You’re nine years old. Your Sister calls you little Sis, she has become kinder since Father’s last journey. Your Mother says, ‘He will come home soon,’ whenever you ask about Father. You last saw him a year ago, but recently you’ve been losing hope of his return. What happened to him? You don’t know. At school you’ve overheard stories about Alia’s father and Nasiba’s father which, for a moment, forces you consider the possibility of similar incidents that might have happened to Father. You aren’t sure if mom is hiding the truth, but one thing is certain: your friends are never going to see their fathers. They say their mothers promise their Father will return soon.
You’re not too young to not notice the changes since Father left: your family have changed three neighborhoods since, and your mother has grown her head gray; your sister has left the school to sew clothes with the sewing machine your Mom bought her months after father left, you’ve seen frequent arguments between your mother and your sister over matters that didn’t matter before, and you’ve spotted them sobbing afterwards, your mother didn’t take you shopping on Eid-ul-Fitri despite the promises she had made; she also changed your school reasoning a government school would do you good (but you liked the private one better).
You dream of your father coming back so that everything would go back to normal. You miss him so much. It’s been so long.

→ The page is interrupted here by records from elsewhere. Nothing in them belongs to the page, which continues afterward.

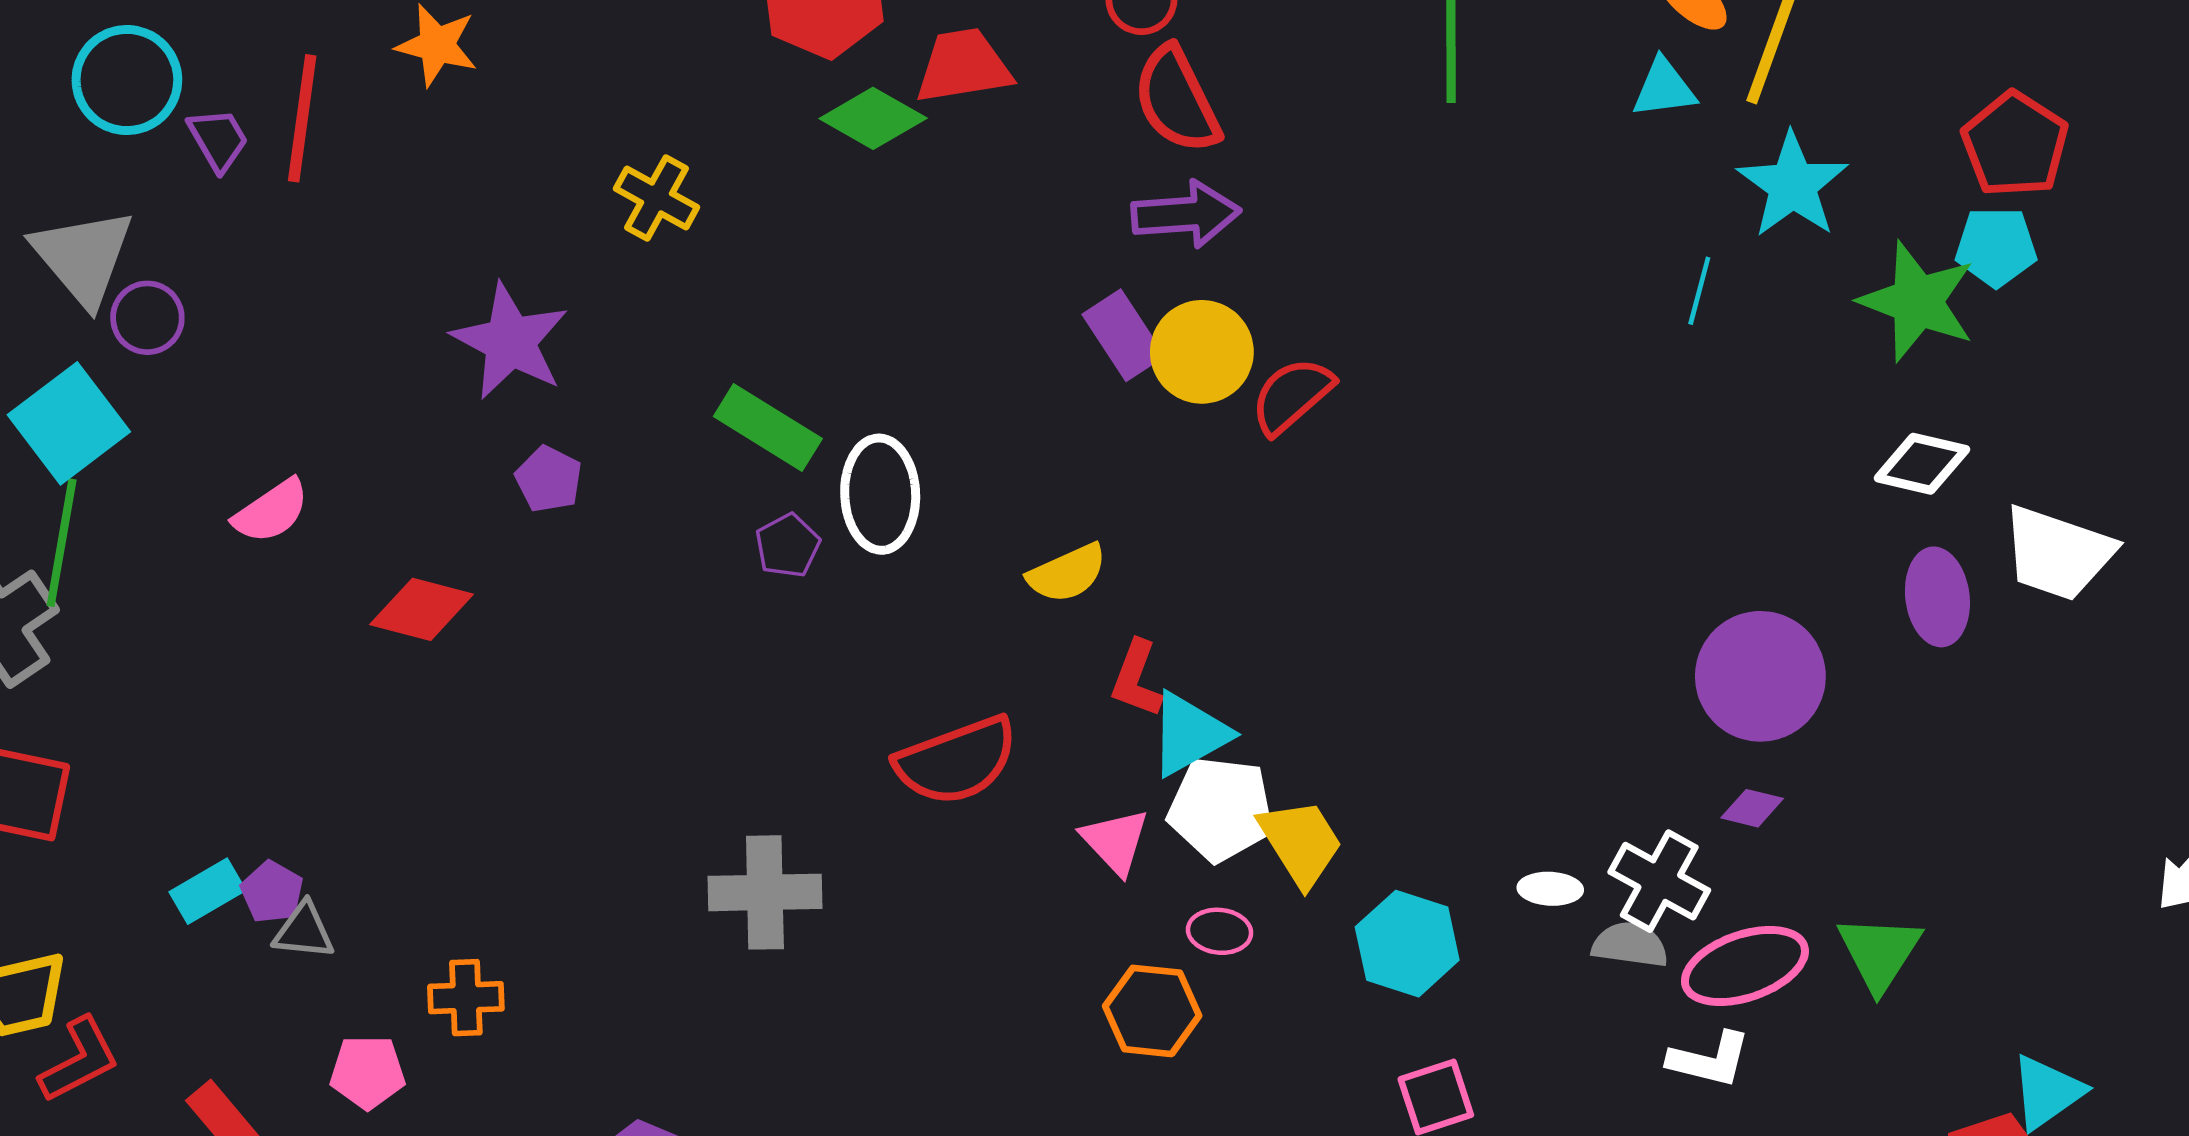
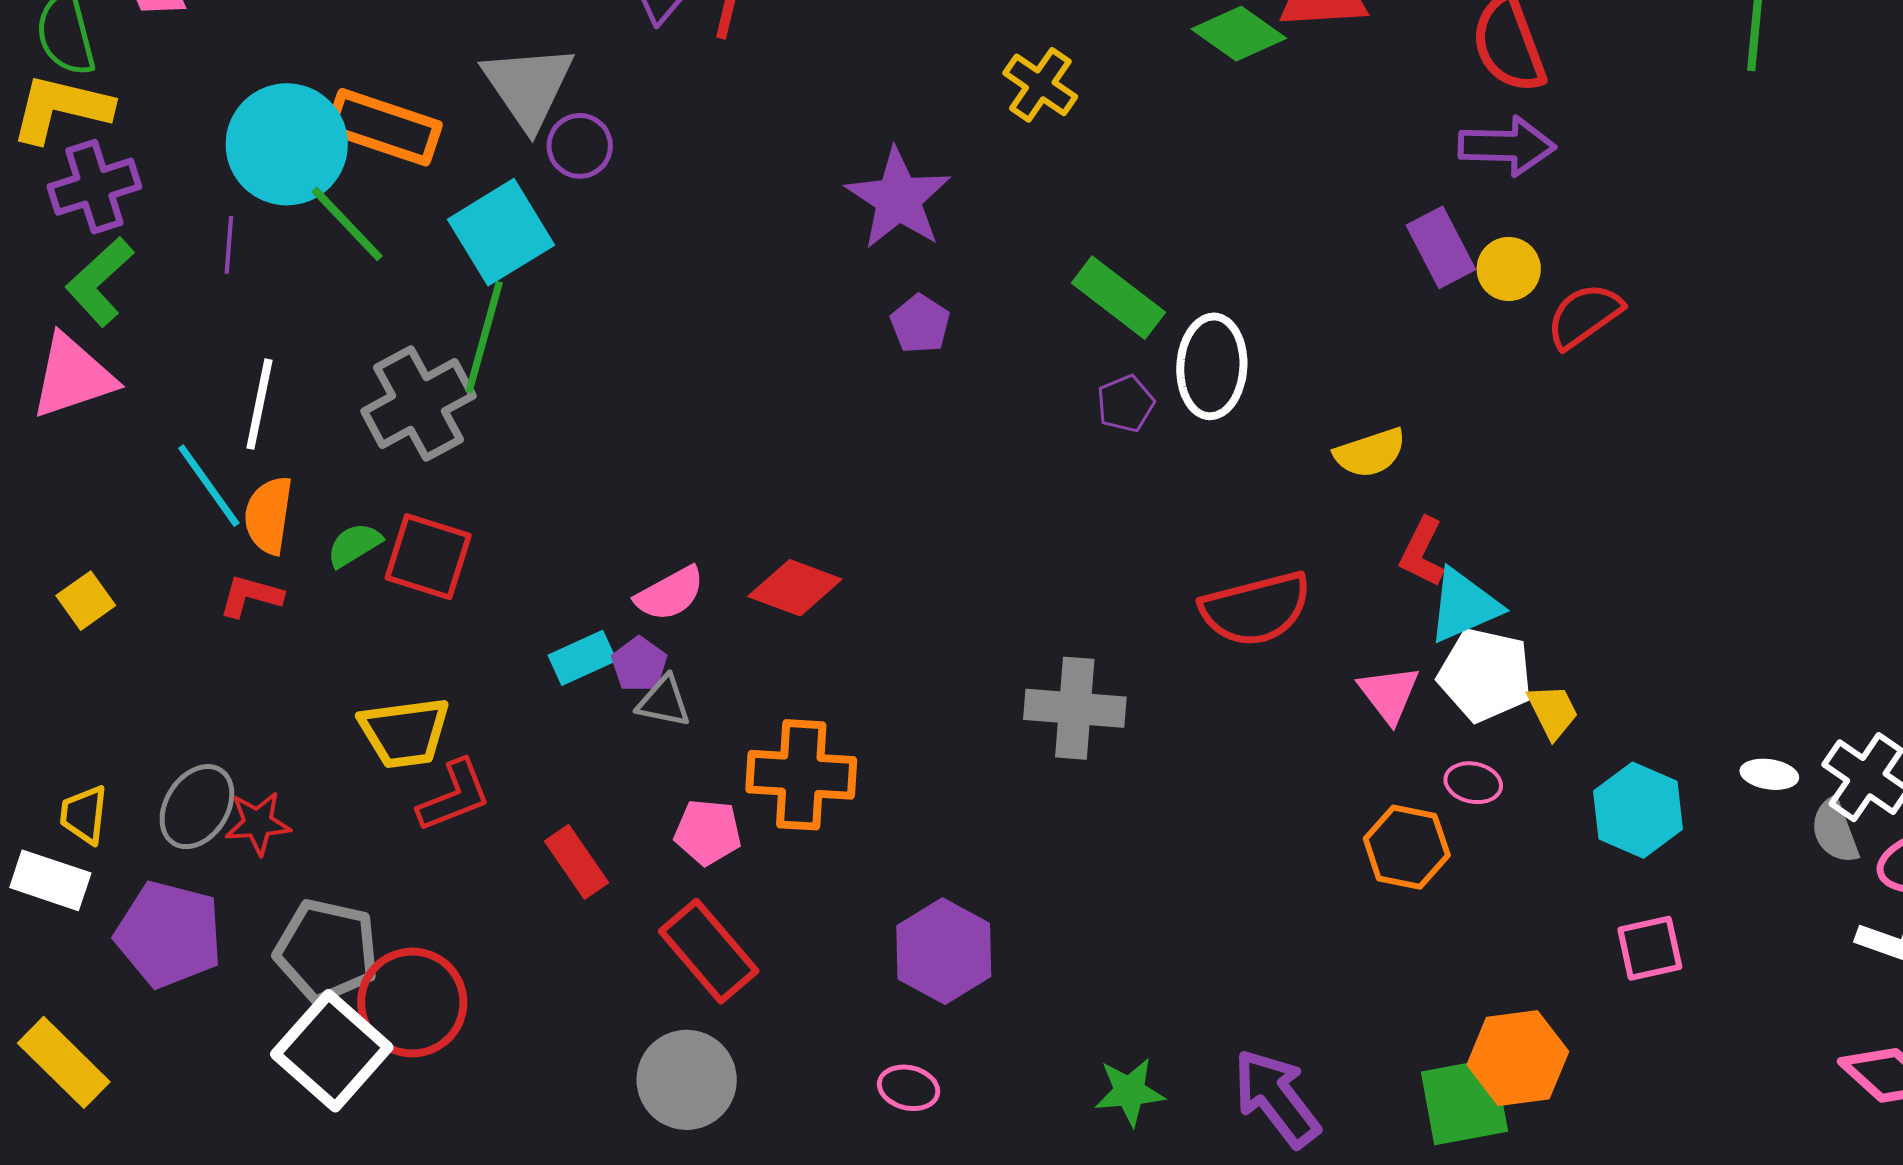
yellow circle: (1202, 352) -> (1509, 269), size x0.7
pink semicircle: (271, 511) -> (670, 594), moved
red diamond: (422, 609) -> (795, 588), moved
yellow trapezoid: (1301, 843) -> (1553, 711), size x0.7
gray semicircle: (1630, 945) -> (1835, 831), turned -124
orange cross: (466, 998) -> (801, 775), size x1.6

So it’s Saturday and the special occasion is on Monday – Eid Al Adha. Because you love animals so much – you remember The Sheep – you’re yet to understand what people celebrate by killing them. You don’t get it how elders bear the sight of an animal dying while you can’t. Perhaps you’re too young for it, you think. Though you’ve seen Abraham, his son Ismail and the Sheep in a portrait that hangs on the wall of the largest room, just next to your grandparents photo frames, at uncle Raza’s, you think the sheep is as much adorable as the one your family used to feed for a while before Father introduced its throat to a huge knife. He had warned you not to get attached to the Animal, but you had spent much time with the sheep so you couldn’t stop the streams of tears for days. You weren’t used to losing friends.
So You, your sister and your mother are strolling down the Main Road stuffed with people, children of your own age carrying shopping bags walking next to their mothers and sisters and Father. Yes Father, you think of the word, and you stare at one of the Fathers holding a child’s hand, showing her something inside the shop. You notice the cheerful faces, notice the smiles. You remember your mother’s face before Father left for the long journey.
You’re holding your mother’s hand, your eyes framing the faces pacing in the opposite direction. All of a Sudden a darker complexion in the crowd strikes you as odd. Your stare at it. The Face stops walking in the middle of the street. You find your attention move from the dark complexion to the right hand where you see the thumb raised slowly, and then pressed back hard to complete the fist.
In a split second, a tiny ball of light explodes to…but it’s already dark.